[Extracted page text data]
_ _ _

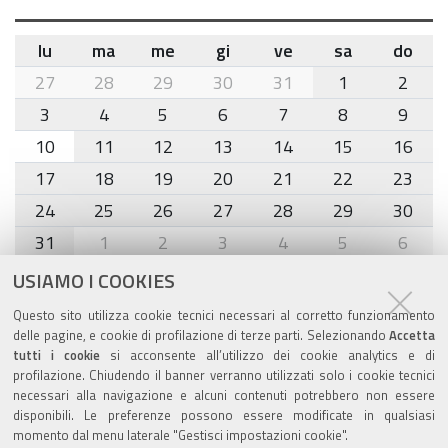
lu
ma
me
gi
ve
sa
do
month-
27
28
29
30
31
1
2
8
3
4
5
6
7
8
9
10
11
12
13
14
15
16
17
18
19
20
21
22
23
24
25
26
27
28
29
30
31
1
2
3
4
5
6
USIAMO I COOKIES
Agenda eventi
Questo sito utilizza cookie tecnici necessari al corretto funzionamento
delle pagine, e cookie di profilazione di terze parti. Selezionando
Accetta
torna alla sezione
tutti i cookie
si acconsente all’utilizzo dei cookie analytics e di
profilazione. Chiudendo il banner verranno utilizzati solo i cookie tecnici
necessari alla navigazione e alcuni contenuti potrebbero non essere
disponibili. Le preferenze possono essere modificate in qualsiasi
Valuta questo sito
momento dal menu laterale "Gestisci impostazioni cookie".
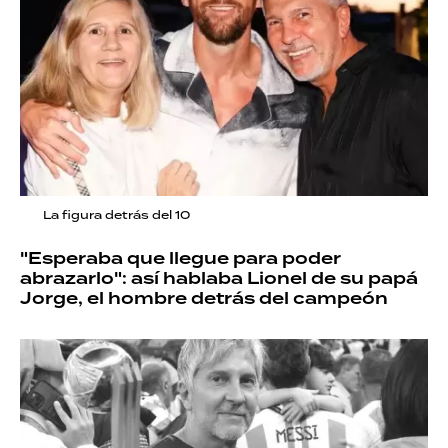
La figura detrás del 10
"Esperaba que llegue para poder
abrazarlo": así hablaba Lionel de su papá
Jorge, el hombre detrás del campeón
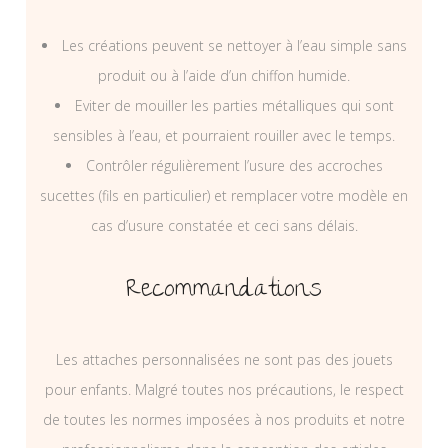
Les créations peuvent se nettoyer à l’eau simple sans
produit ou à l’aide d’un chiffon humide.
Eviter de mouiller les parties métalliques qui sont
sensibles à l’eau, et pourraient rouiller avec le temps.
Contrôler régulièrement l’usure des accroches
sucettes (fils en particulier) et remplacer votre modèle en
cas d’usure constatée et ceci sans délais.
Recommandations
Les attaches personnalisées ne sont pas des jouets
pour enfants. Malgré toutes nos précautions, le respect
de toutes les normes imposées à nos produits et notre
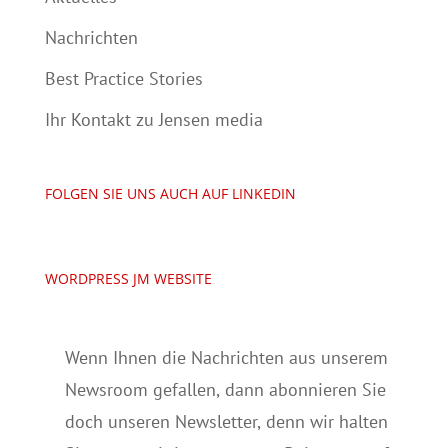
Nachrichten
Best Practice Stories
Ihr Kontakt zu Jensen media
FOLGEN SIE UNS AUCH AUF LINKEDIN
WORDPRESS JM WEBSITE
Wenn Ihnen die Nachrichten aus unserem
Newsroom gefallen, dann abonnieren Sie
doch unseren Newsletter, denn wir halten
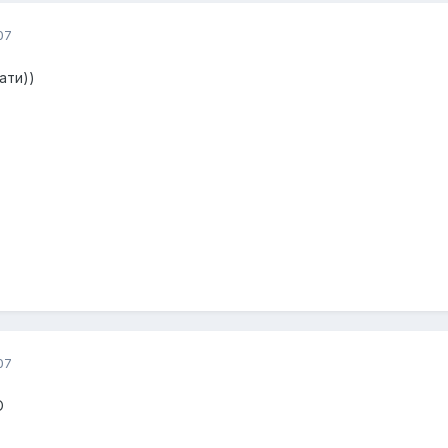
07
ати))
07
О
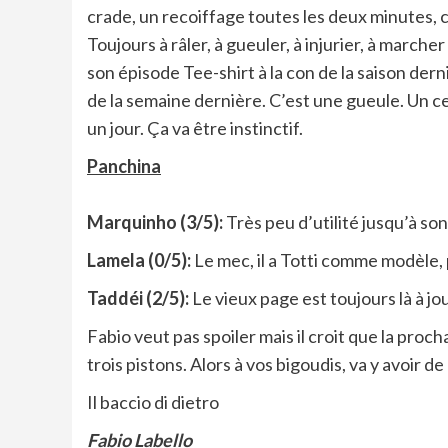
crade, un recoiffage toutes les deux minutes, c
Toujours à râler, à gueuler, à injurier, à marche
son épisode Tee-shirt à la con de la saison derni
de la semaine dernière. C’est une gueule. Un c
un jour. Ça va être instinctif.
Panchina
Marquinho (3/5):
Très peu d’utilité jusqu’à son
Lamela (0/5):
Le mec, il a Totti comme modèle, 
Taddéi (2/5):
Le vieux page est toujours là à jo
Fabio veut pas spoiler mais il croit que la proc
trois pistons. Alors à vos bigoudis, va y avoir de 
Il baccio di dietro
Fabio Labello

_ _ _

Make an exact copy of the data, leaving its pictures out.

lu
ma
me
gi
ve
sa
do
month-
27
28
29
30
31
1
2
8
3
4
5
6
7
8
9
10
11
12
13
14
15
16
17
18
19
20
21
22
23
24
25
26
27
28
29
30
31
1
2
3
4
5
6
USIAMO I COOKIES
Agenda eventi
Questo sito utilizza cookie tecnici necessari al corretto funzionamento
delle pagine, e cookie di profilazione di terze parti. Selezionando
Accetta
torna alla sezione
tutti i cookie
si acconsente all’utilizzo dei cookie analytics e di
profilazione. Chiudendo il banner verranno utilizzati solo i cookie tecnici
necessari alla navigazione e alcuni contenuti potrebbero non essere
disponibili. Le preferenze possono essere modificate in qualsiasi
Valuta questo sito
momento dal menu laterale "Gestisci impostazioni cookie".
La figura detrás del 10
"Esperaba que llegue para poder
abrazarlo": así hablaba Lionel de su papá
Jorge, el hombre detrás del campeón
Les créations peuvent se nettoyer à l’eau simple sans
produit ou à l’aide d’un chiffon humide.
Eviter de mouiller les parties métalliques qui sont
sensibles à l’eau, et pourraient rouiller avec le temps.
Contrôler régulièrement l’usure des accroches
sucettes (fils en particulier) et remplacer votre modèle en
cas d’usure constatée et ceci sans délais.
Recommandations
Les attaches personnalisées ne sont pas des jouets
pour enfants. Malgré toutes nos précautions, le respect
de toutes les normes imposées à nos produits et notre
Nachrichten
Best Practice Stories
Ihr Kontakt zu Jensen media
FOLGEN SIE UNS AUCH AUF LINKEDIN
WORDPRESS JM WEBSITE
Wenn Ihnen die Nachrichten aus unserem
Newsroom gefallen, dann abonnieren Sie
doch unseren Newsletter, denn wir halten
07
ати))
07
О
crade, un recoiffage toutes les deux minutes, c
Toujours à râler, à gueuler, à injurier, à marche
son épisode Tee-shirt à la con de la saison derni
de la semaine dernière. C’est une gueule. Un c
un jour. Ça va être instinctif.
Panchina
Marquinho (3/5):
Très peu d’utilité jusqu’à son
Lamela (0/5):
Le mec, il a Totti comme modèle, 
Taddéi (2/5):
Le vieux page est toujours là à jo
Fabio veut pas spoiler mais il croit que la proc
trois pistons. Alors à vos bigoudis, va y avoir de 
Il baccio di dietro
Fabio Labello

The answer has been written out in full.